◆ **EXTRACTED ENTRIES**
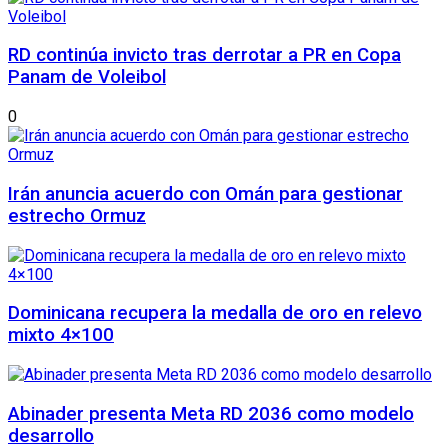
RD continúa invicto tras derrotar a PR en Copa
Panam de Voleibol
0
Irán anuncia acuerdo con Omán para gestionar
estrecho Ormuz
Dominicana recupera la medalla de oro en relevo
mixto 4×100
Abinader presenta Meta RD 2036 como modelo
desarrollo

◆ **INSTRUCTIONS TO FOLLOW**
Reproduce the entire listing above precisely, but keep the images out.

◆ **WRITTEN RESPONSE**
RD continúa invicto tras derrotar a PR en Copa
Panam de Voleibol
0
Irán anuncia acuerdo con Omán para gestionar
estrecho Ormuz
Dominicana recupera la medalla de oro en relevo
mixto 4×100
Abinader presenta Meta RD 2036 como modelo
desarrollo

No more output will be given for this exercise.